* _Your goal_:
The line containing "إلى أيّ أحد" marks the end: quote every line from the start of the records below through it, word for word.

[Saved data entries]
--------------------
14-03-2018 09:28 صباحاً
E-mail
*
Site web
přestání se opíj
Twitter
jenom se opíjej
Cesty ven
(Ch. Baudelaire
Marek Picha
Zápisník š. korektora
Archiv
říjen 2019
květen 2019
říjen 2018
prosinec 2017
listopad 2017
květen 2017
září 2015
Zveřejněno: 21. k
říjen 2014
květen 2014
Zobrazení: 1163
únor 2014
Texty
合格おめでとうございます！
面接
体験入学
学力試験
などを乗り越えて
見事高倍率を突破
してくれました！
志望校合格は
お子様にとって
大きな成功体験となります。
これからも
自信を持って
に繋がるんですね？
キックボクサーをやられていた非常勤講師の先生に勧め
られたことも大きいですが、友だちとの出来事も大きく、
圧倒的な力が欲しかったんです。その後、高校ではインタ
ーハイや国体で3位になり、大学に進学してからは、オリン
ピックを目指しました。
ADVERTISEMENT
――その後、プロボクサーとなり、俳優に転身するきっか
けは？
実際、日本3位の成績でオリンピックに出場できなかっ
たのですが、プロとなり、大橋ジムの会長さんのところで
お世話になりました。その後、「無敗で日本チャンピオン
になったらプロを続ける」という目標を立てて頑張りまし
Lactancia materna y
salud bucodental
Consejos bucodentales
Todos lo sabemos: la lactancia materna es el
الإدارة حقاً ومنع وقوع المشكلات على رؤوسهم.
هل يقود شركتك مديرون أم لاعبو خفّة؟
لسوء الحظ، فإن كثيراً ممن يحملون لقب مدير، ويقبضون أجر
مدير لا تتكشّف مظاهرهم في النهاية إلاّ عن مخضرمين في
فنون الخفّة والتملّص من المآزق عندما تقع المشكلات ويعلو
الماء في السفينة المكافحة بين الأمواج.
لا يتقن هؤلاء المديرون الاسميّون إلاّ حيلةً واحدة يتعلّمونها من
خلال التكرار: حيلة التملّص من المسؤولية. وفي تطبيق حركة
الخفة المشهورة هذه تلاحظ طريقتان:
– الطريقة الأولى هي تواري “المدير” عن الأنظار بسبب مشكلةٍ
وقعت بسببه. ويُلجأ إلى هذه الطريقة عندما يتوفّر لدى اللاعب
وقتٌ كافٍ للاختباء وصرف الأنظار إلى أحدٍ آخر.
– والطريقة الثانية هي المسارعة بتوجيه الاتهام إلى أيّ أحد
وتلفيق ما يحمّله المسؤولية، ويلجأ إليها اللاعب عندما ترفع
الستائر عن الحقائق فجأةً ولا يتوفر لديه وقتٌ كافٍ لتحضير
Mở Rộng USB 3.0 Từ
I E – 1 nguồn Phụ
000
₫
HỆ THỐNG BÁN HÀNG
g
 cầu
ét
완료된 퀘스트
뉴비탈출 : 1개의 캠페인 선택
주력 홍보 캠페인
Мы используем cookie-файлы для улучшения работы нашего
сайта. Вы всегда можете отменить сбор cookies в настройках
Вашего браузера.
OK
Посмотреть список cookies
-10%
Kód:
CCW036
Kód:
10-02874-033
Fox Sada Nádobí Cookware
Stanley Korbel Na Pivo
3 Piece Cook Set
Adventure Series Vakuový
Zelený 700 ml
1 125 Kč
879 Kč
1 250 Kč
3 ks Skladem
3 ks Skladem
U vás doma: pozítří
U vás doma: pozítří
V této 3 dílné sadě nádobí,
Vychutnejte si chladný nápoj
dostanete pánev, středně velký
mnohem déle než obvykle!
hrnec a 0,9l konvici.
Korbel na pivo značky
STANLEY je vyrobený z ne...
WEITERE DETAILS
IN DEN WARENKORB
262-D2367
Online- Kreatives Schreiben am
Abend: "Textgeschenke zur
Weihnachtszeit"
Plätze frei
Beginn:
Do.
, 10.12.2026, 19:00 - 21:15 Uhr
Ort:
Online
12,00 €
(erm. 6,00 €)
--------------------
* _Task output_:
14-03-2018 09:28 صباحاً
E-mail
*
Site web
přestání se opíj
Twitter
jenom se opíjej
Cesty ven
(Ch. Baudelaire
Marek Picha
Zápisník š. korektora
Archiv
říjen 2019
květen 2019
říjen 2018
prosinec 2017
listopad 2017
květen 2017
září 2015
Zveřejněno: 21. k
říjen 2014
květen 2014
Zobrazení: 1163
únor 2014
Texty
合格おめでとうございます！
面接
体験入学
学力試験
などを乗り越えて
見事高倍率を突破
してくれました！
志望校合格は
お子様にとって
大きな成功体験となります。
これからも
自信を持って
に繋がるんですね？
キックボクサーをやられていた非常勤講師の先生に勧め
られたことも大きいですが、友だちとの出来事も大きく、
圧倒的な力が欲しかったんです。その後、高校ではインタ
ーハイや国体で3位になり、大学に進学してからは、オリン
ピックを目指しました。
ADVERTISEMENT
――その後、プロボクサーとなり、俳優に転身するきっか
けは？
実際、日本3位の成績でオリンピックに出場できなかっ
たのですが、プロとなり、大橋ジムの会長さんのところで
お世話になりました。その後、「無敗で日本チャンピオン
になったらプロを続ける」という目標を立てて頑張りまし
Lactancia materna y
salud bucodental
Consejos bucodentales
Todos lo sabemos: la lactancia materna es el
الإدارة حقاً ومنع وقوع المشكلات على رؤوسهم.
هل يقود شركتك مديرون أم لاعبو خفّة؟
لسوء الحظ، فإن كثيراً ممن يحملون لقب مدير، ويقبضون أجر
مدير لا تتكشّف مظاهرهم في النهاية إلاّ عن مخضرمين في
فنون الخفّة والتملّص من المآزق عندما تقع المشكلات ويعلو
الماء في السفينة المكافحة بين الأمواج.
لا يتقن هؤلاء المديرون الاسميّون إلاّ حيلةً واحدة يتعلّمونها من
خلال التكرار: حيلة التملّص من المسؤولية. وفي تطبيق حركة
الخفة المشهورة هذه تلاحظ طريقتان:
– الطريقة الأولى هي تواري “المدير” عن الأنظار بسبب مشكلةٍ
وقعت بسببه. ويُلجأ إلى هذه الطريقة عندما يتوفّر لدى اللاعب
وقتٌ كافٍ للاختباء وصرف الأنظار إلى أحدٍ آخر.
– والطريقة الثانية هي المسارعة بتوجيه الاتهام إلى أيّ أحد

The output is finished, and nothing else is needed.